Several factors led to the results on Wednesday, he said, listing four of the major ones. These, he said, included the fact that among the electorate there was ’fear of the future, uncertainty about the constitution, grievances of government supporters with issues about its performance and an admixture of NDP support and those who succumbed to the scaremongering of the ’No’ campaign.’

He said it was a fact that the opposition managed to bring out more voters than his side, adding that while he congratulated them for that, he felt certain the leaders had to consider the effect of this on the country.
He said they would now have to search their consciences, as well as consider appropriate responses to the questions which were going to come from their children.

’They wanted to give the ULP a political black eye, but in the process have held meaningful change hostage to political manoeuvring.’
Going back over the history of the British granting of the Independence Constitution to St Vincent and the Grenadines in 1979, including the clause which called for the near impossible two-thirds majority for success, Dr Gonsalves then returned to what he saw as the significance of Wednesday’s enterprise.

’They (those he identified as the former colonial masters) never ever imagined that we would attempt to challenge the colonial hegemony which they imposed on us.’
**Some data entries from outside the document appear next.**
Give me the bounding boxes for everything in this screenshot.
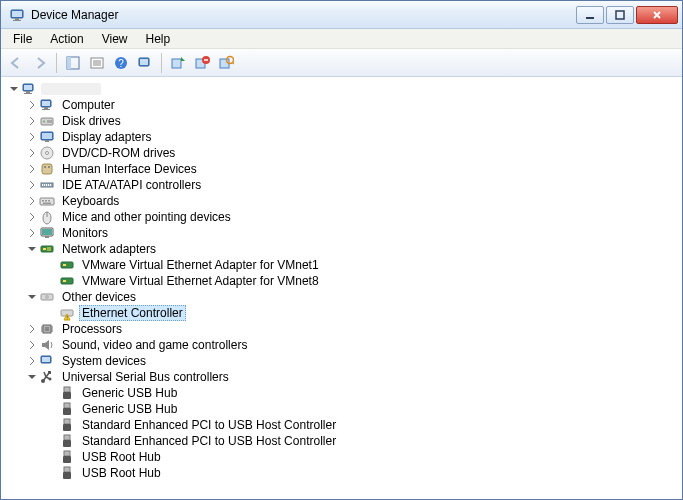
category-usb-controllers[interactable]: Universal Serial Bus controllers [59, 369, 232, 385]
help-button[interactable]: ? [110, 52, 132, 74]
update-driver-button[interactable] [167, 52, 189, 74]
minimize-button[interactable] [576, 6, 604, 24]
tree-content[interactable]: ComputerDisk drivesDisplay adaptersDVD/C… [1, 77, 682, 499]
menu-action[interactable]: Action [42, 30, 91, 48]
expander-collapsed-icon[interactable] [25, 354, 39, 368]
device-vmnet1[interactable]: VMware Virtual Ethernet Adapter for VMne… [79, 257, 322, 273]
device-usb-root-hub[interactable]: USB Root Hub [79, 449, 164, 465]
properties-button[interactable] [86, 52, 108, 74]
category-dvd[interactable]: DVD/CD-ROM drives [59, 145, 178, 161]
svg-rect-67 [63, 280, 66, 282]
warning-device-icon: ! [59, 305, 75, 321]
expander-expanded-icon[interactable] [7, 82, 21, 96]
svg-rect-9 [67, 57, 71, 69]
category-ide[interactable]: IDE ATA/ATAPI controllers [59, 177, 204, 193]
device-ethernet-controller[interactable]: Ethernet Controller [79, 305, 186, 321]
category-sound[interactable]: Sound, video and game controllers [59, 337, 250, 353]
menu-view[interactable]: View [94, 30, 136, 48]
root-computer-label[interactable] [41, 83, 101, 95]
svg-rect-90 [64, 403, 70, 408]
svg-rect-45 [42, 184, 43, 186]
category-computer[interactable]: Computer [59, 97, 118, 113]
svg-rect-73 [45, 327, 49, 331]
device-std-enhanced-pci-usb[interactable]: Standard Enhanced PCI to USB Host Contro… [79, 433, 339, 449]
toolbar: ? [1, 49, 682, 77]
expander-collapsed-icon[interactable] [25, 178, 39, 192]
svg-text:?: ? [118, 58, 124, 69]
expander-collapsed-icon[interactable] [25, 338, 39, 352]
svg-rect-17 [140, 59, 148, 65]
device-vmnet8[interactable]: VMware Virtual Ethernet Adapter for VMne… [79, 273, 322, 289]
svg-rect-18 [172, 59, 181, 68]
window-buttons [576, 6, 678, 24]
category-hid[interactable]: Human Interface Devices [59, 161, 200, 177]
expander-collapsed-icon[interactable] [25, 194, 39, 208]
scan-hardware-button[interactable] [215, 52, 237, 74]
expander-expanded-icon[interactable] [25, 290, 39, 304]
back-button[interactable] [5, 52, 27, 74]
titlebar[interactable]: Device Manager [1, 1, 682, 29]
expander-collapsed-icon[interactable] [25, 114, 39, 128]
device-usb-root-hub[interactable]: USB Root Hub [79, 465, 164, 481]
category-keyboards[interactable]: Keyboards [59, 193, 122, 209]
menubar: File Action View Help [1, 29, 682, 49]
category-network-adapters[interactable]: Network adapters [59, 241, 159, 257]
category-monitors[interactable]: Monitors [59, 225, 111, 241]
usb-device-icon [59, 449, 75, 465]
svg-rect-31 [44, 107, 48, 109]
expander-collapsed-icon[interactable] [25, 98, 39, 112]
toolbar-separator [161, 53, 162, 73]
expander-collapsed-icon[interactable] [25, 162, 39, 176]
category-processors[interactable]: Processors [59, 321, 125, 337]
svg-rect-32 [42, 109, 50, 110]
close-button[interactable] [636, 6, 678, 24]
expander-collapsed-icon[interactable] [25, 226, 39, 240]
forward-button[interactable] [29, 52, 51, 74]
usb-device-icon [59, 465, 75, 481]
category-system-devices[interactable]: System devices [59, 353, 149, 369]
maximize-button[interactable] [606, 6, 634, 24]
svg-point-40 [46, 152, 49, 155]
menu-file[interactable]: File [5, 30, 40, 48]
category-other-devices[interactable]: Other devices [59, 289, 139, 305]
svg-rect-2 [15, 18, 19, 20]
svg-point-43 [48, 166, 50, 168]
svg-line-85 [44, 372, 46, 377]
category-disk-drives[interactable]: Disk drives [59, 113, 124, 129]
svg-rect-5 [616, 11, 624, 19]
system-icon [39, 353, 55, 369]
device-manager-window: Device Manager File Action View Help ? [0, 0, 683, 500]
category-mice[interactable]: Mice and other pointing devices [59, 209, 234, 225]
svg-rect-28 [24, 93, 32, 94]
svg-rect-95 [63, 440, 71, 447]
device-std-enhanced-pci-usb[interactable]: Standard Enhanced PCI to USB Host Contro… [79, 417, 339, 433]
svg-point-86 [49, 378, 52, 381]
expander-collapsed-icon[interactable] [25, 146, 39, 160]
monitor-icon [39, 225, 55, 241]
svg-rect-97 [63, 456, 71, 463]
window-title: Device Manager [31, 8, 576, 22]
refresh-button[interactable] [134, 52, 156, 74]
svg-rect-94 [64, 435, 70, 440]
expander-collapsed-icon[interactable] [25, 210, 39, 224]
expander-collapsed-icon[interactable] [25, 130, 39, 144]
svg-rect-35 [47, 120, 52, 123]
svg-rect-99 [63, 472, 71, 479]
computer-icon [39, 97, 55, 113]
svg-rect-88 [64, 387, 70, 392]
svg-rect-65 [63, 264, 66, 266]
svg-point-69 [45, 295, 49, 299]
menu-help[interactable]: Help [138, 30, 179, 48]
svg-rect-87 [48, 371, 51, 374]
device-generic-usb-hub[interactable]: Generic USB Hub [79, 401, 180, 417]
device-generic-usb-hub[interactable]: Generic USB Hub [79, 385, 180, 401]
expander-collapsed-icon[interactable] [25, 322, 39, 336]
usb-device-icon [59, 433, 75, 449]
keyboard-icon [39, 193, 55, 209]
expander-expanded-icon[interactable] [25, 242, 39, 256]
category-display-adapters[interactable]: Display adapters [59, 129, 154, 145]
hid-icon [39, 161, 55, 177]
expander-expanded-icon[interactable] [25, 370, 39, 384]
uninstall-button[interactable] [191, 52, 213, 74]
show-hide-console-button[interactable] [62, 52, 84, 74]
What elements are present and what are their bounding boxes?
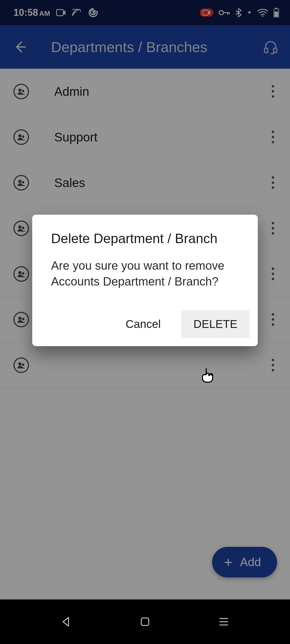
dialog-actions: Cancel DELETE [32,289,258,338]
dialog-title: Delete Department / Branch [32,230,258,248]
nav-back-button[interactable] [56,611,77,632]
nav-recent-button[interactable] [213,611,234,632]
cancel-button[interactable]: Cancel [113,310,173,338]
dialog-body: Are you sure you want to remove Accounts… [32,248,258,290]
svg-rect-21 [141,618,149,625]
system-nav-bar [0,599,290,644]
nav-home-button[interactable] [134,611,156,632]
delete-confirm-button[interactable]: DELETE [181,310,250,338]
screen: 10:58AM [0,0,290,644]
delete-dialog: Delete Department / Branch Are you sure … [32,215,258,346]
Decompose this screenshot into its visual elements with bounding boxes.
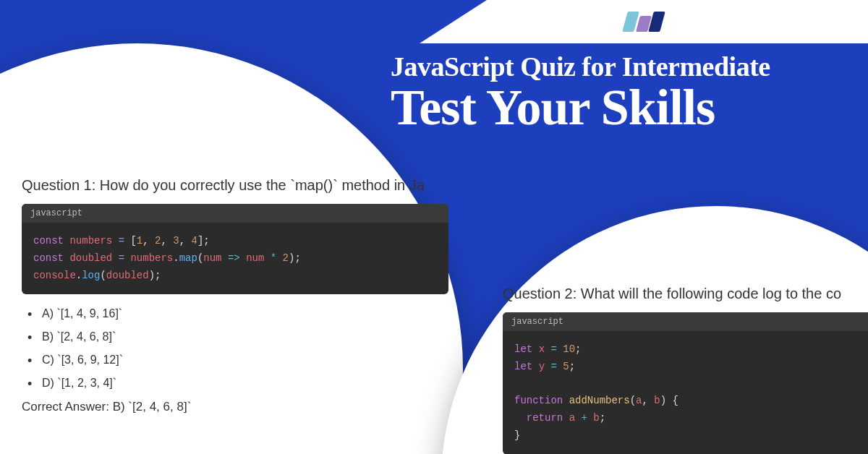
question-card-2: Question 2: What will the following code… bbox=[441, 206, 868, 454]
code-block-2: javascript let x = 10; let y = 5; functi… bbox=[503, 312, 868, 454]
code-lang-label-2: javascript bbox=[503, 312, 868, 331]
code-lang-label: javascript bbox=[22, 204, 448, 223]
logo-icon bbox=[625, 12, 663, 32]
code-body-1: const numbers = [1, 2, 3, 4]; const doub… bbox=[22, 223, 448, 294]
correct-answer-1: Correct Answer: B) `[2, 4, 6, 8]` bbox=[22, 400, 448, 414]
code-block-1: javascript const numbers = [1, 2, 3, 4];… bbox=[22, 204, 448, 294]
page-heading: JavaScript Quiz for Intermediate Test Yo… bbox=[391, 51, 770, 137]
option-d: D) `[1, 2, 3, 4]` bbox=[27, 377, 448, 390]
option-a: A) `[1, 4, 9, 16]` bbox=[27, 307, 448, 320]
heading-line1: JavaScript Quiz for Intermediate bbox=[391, 51, 770, 82]
top-banner bbox=[420, 0, 868, 43]
option-c: C) `[3, 6, 9, 12]` bbox=[27, 354, 448, 367]
code-body-2: let x = 10; let y = 5; function addNumbe… bbox=[503, 331, 868, 454]
question-1-title: Question 1: How do you correctly use the… bbox=[22, 177, 448, 194]
question-2-title: Question 2: What will the following code… bbox=[503, 286, 868, 302]
answer-options-1: A) `[1, 4, 9, 16]` B) `[2, 4, 6, 8]` C) … bbox=[27, 307, 448, 390]
option-b: B) `[2, 4, 6, 8]` bbox=[27, 330, 448, 343]
heading-line2: Test Your Skills bbox=[391, 79, 770, 137]
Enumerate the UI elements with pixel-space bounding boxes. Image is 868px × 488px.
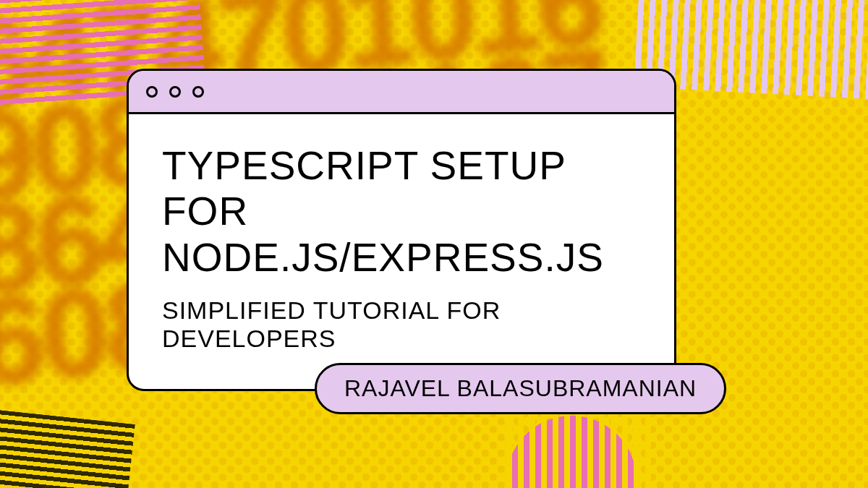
browser-window: TYPESCRIPT SETUP FOR NODE.JS/EXPRESS.JS … (127, 69, 676, 391)
subtitle: SIMPLIFIED TUTORIAL FOR DEVELOPERS (162, 296, 641, 353)
window-dot-icon (169, 86, 181, 98)
window-content: TYPESCRIPT SETUP FOR NODE.JS/EXPRESS.JS … (129, 114, 674, 389)
author-name: RAJAVEL BALASUBRAMANIAN (344, 375, 697, 402)
window-dot-icon (146, 86, 158, 98)
author-badge: RAJAVEL BALASUBRAMANIAN (315, 363, 726, 414)
window-titlebar (129, 71, 674, 114)
main-title: TYPESCRIPT SETUP FOR NODE.JS/EXPRESS.JS (162, 143, 641, 281)
stripes-bottom-right (506, 408, 651, 488)
window-dot-icon (192, 86, 204, 98)
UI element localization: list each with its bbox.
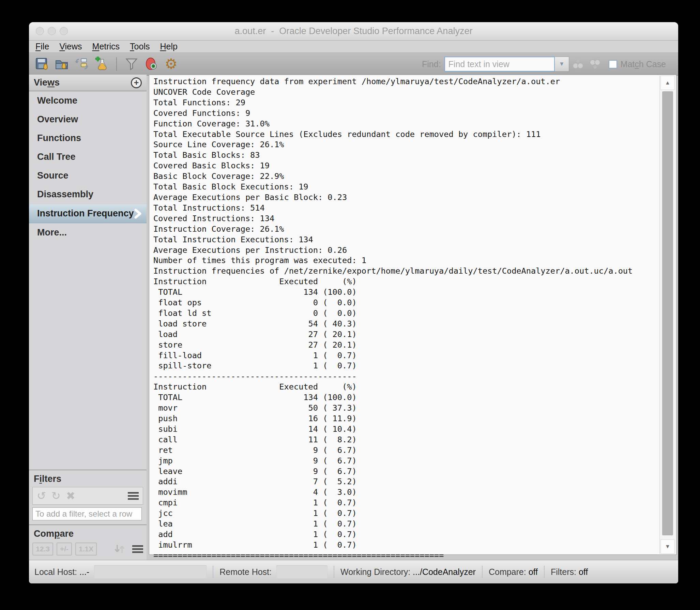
sidebar-bottom-panels: Filters ↺ ↻ ✖ Compare 12.3 +/- 1.1X — [29, 470, 147, 560]
menu-views[interactable]: Views — [54, 42, 87, 51]
down-arrow-icon: ▼ — [665, 544, 670, 550]
plus-icon: + — [134, 78, 139, 87]
open-experiment-button[interactable] — [54, 56, 70, 72]
redo-filter-button[interactable]: ↻ — [51, 490, 61, 501]
new-experiment-icon — [94, 57, 109, 72]
window-controls — [36, 27, 68, 35]
local-host-field — [94, 565, 207, 578]
hamburger-icon — [128, 492, 139, 500]
minimize-button[interactable] — [48, 27, 56, 35]
scroll-up-button[interactable]: ▲ — [660, 76, 675, 90]
zoom-button[interactable] — [60, 27, 68, 35]
sidebar-item-source[interactable]: Source — [29, 166, 147, 185]
new-experiment-button[interactable] — [93, 56, 110, 72]
find-next-icon — [588, 58, 601, 71]
undo-icon: ↺ — [37, 490, 46, 502]
instruction-frequency-report: Instruction frequency data from experime… — [153, 76, 633, 561]
filter-input[interactable] — [32, 507, 142, 520]
views-sidebar: Views + Welcome Overview Functions Call … — [29, 75, 147, 560]
window-title: a.out.er - Oracle Developer Studio Perfo… — [235, 26, 473, 36]
compare-ratio-button[interactable]: 1.1X — [75, 543, 97, 555]
chevron-right-icon — [134, 209, 142, 219]
find-box: ▼ — [444, 57, 569, 72]
menu-tools[interactable]: Tools — [125, 42, 155, 51]
find-next-button[interactable] — [588, 57, 602, 71]
compare-menu-button[interactable] — [132, 545, 143, 553]
sidebar-item-more[interactable]: More... — [29, 223, 147, 242]
status-separator — [213, 566, 213, 578]
compare-experiments-icon — [74, 57, 89, 72]
find-group: Find: ▼ Match Case — [422, 57, 666, 72]
toolbar: ⚙ Find: ▼ Match Case — [29, 53, 678, 76]
close-icon: ✖ — [66, 490, 75, 502]
menu-bar: File Views Metrics Tools Help — [29, 41, 678, 53]
status-working-directory: Working Directory: .../CodeAnalyzer — [340, 567, 476, 577]
redo-icon: ↻ — [51, 490, 61, 502]
filters-title: Filters — [29, 470, 147, 487]
compare-toolbar: 12.3 +/- 1.1X — [32, 543, 143, 555]
uncover-button[interactable] — [143, 56, 159, 72]
compare-experiments-button[interactable] — [74, 56, 90, 72]
desktop: { "colors": { "selection_top": "#d3e0e8"… — [0, 0, 700, 610]
add-view-button[interactable]: + — [131, 77, 142, 88]
status-filters: Filters: off — [551, 567, 588, 577]
save-experiment-icon — [35, 57, 50, 72]
find-previous-icon — [571, 58, 584, 71]
find-previous-button[interactable] — [570, 57, 585, 71]
menu-metrics[interactable]: Metrics — [87, 42, 125, 51]
menu-help[interactable]: Help — [155, 42, 182, 51]
toolbar-separator — [116, 57, 117, 71]
views-title: Views — [34, 77, 60, 88]
title-bar: a.out.er - Oracle Developer Studio Perfo… — [29, 22, 678, 41]
instruction-frequency-view[interactable]: Instruction frequency data from experime… — [149, 75, 676, 555]
status-separator — [334, 566, 334, 578]
settings-button[interactable]: ⚙ — [163, 56, 179, 72]
close-button[interactable] — [36, 27, 44, 35]
hamburger-icon — [132, 545, 143, 553]
save-experiment-button[interactable] — [34, 56, 50, 72]
sidebar-item-functions[interactable]: Functions — [29, 129, 147, 148]
status-separator — [544, 566, 545, 578]
analyzer-window: a.out.er - Oracle Developer Studio Perfo… — [29, 22, 678, 583]
sidebar-item-call-tree[interactable]: Call Tree — [29, 148, 147, 166]
main-area: Views + Welcome Overview Functions Call … — [29, 75, 678, 560]
vertical-scrollbar[interactable]: ▲ ▼ — [659, 76, 675, 554]
compare-absolute-button[interactable]: 12.3 — [32, 543, 53, 555]
menu-file[interactable]: File — [30, 42, 54, 51]
status-bar: Local Host: ...- Remote Host: Working Di… — [29, 560, 678, 583]
remove-filter-button[interactable]: ✖ — [66, 490, 75, 501]
sidebar-item-label: Instruction Frequency — [37, 208, 134, 219]
compare-title: Compare — [29, 525, 147, 542]
filter-icon — [124, 57, 139, 72]
sidebar-item-instruction-frequency[interactable]: Instruction Frequency — [29, 204, 147, 223]
gear-icon: ⚙ — [165, 57, 178, 71]
status-local-host: Local Host: ...- — [34, 565, 207, 578]
status-separator — [482, 566, 483, 578]
sidebar-item-overview[interactable]: Overview — [29, 110, 147, 129]
scrollbar-thumb[interactable] — [662, 91, 673, 535]
sidebar-item-welcome[interactable]: Welcome — [29, 91, 147, 110]
status-compare: Compare: off — [489, 567, 538, 577]
uncover-icon — [144, 57, 159, 72]
filter-data-button[interactable] — [123, 56, 140, 72]
find-history-dropdown[interactable]: ▼ — [555, 57, 569, 72]
compare-sort-button[interactable] — [113, 544, 125, 554]
scroll-down-button[interactable]: ▼ — [660, 539, 675, 554]
match-case-checkbox[interactable] — [609, 60, 617, 68]
sidebar-item-disassembly[interactable]: Disassembly — [29, 185, 147, 204]
sort-arrows-icon — [113, 544, 125, 554]
chevron-down-icon: ▼ — [559, 61, 565, 67]
undo-filter-button[interactable]: ↺ — [37, 490, 46, 501]
open-experiment-icon — [55, 57, 70, 72]
remote-host-field — [276, 565, 328, 578]
compare-delta-button[interactable]: +/- — [57, 543, 72, 555]
match-case-label: Match Case — [621, 59, 666, 69]
filters-toolbar: ↺ ↻ ✖ — [32, 487, 143, 505]
find-label: Find: — [422, 59, 441, 69]
filters-menu-button[interactable] — [128, 492, 139, 500]
up-arrow-icon: ▲ — [665, 80, 670, 86]
views-header: Views + — [29, 75, 147, 91]
find-input[interactable] — [444, 57, 555, 72]
status-remote-host: Remote Host: — [219, 565, 328, 578]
Describing the task as ’a political Mt Everest,’ a phrase he has developed for describing the huge effort required to secure passage of the referendum, he said further that ’we have shown that we possess the intellectual capacity, leadership and courage to challenge those assumptions.’

’The nobility of this effort will never ever be extinguished,’ he said.
Repeating the assertions he made all through the public campaign for public acceptance of constitution reform, Dr Gonsalves said the issue would now revert to ’the back burner for the time being,’ while his government would return to the task of delivering on the mandate it got from the people in the election four years ago.

This included, he said, significant reviews of the government’s programme of delivery of services to citizens, and attention to the concerns which may have led some of them either to stay home on Wednesday, or to vote ’No’ on the referendum.

His party would be particularly keen to find out from those of its supporters who did not vote, Why? And for those who voted ’No’ because they wanted to send the government a message, ’I get the message,’ he said.

He was asked to respond to the conclusions drawn by some commentators on referendum night that the results represented a significant moral defeat for him and the government, and therefore he should consider calling fresh elections.

No, he said. ’Instant commentary does not guide me, because I am convinced it is not imbued with the required heft or wisdom.’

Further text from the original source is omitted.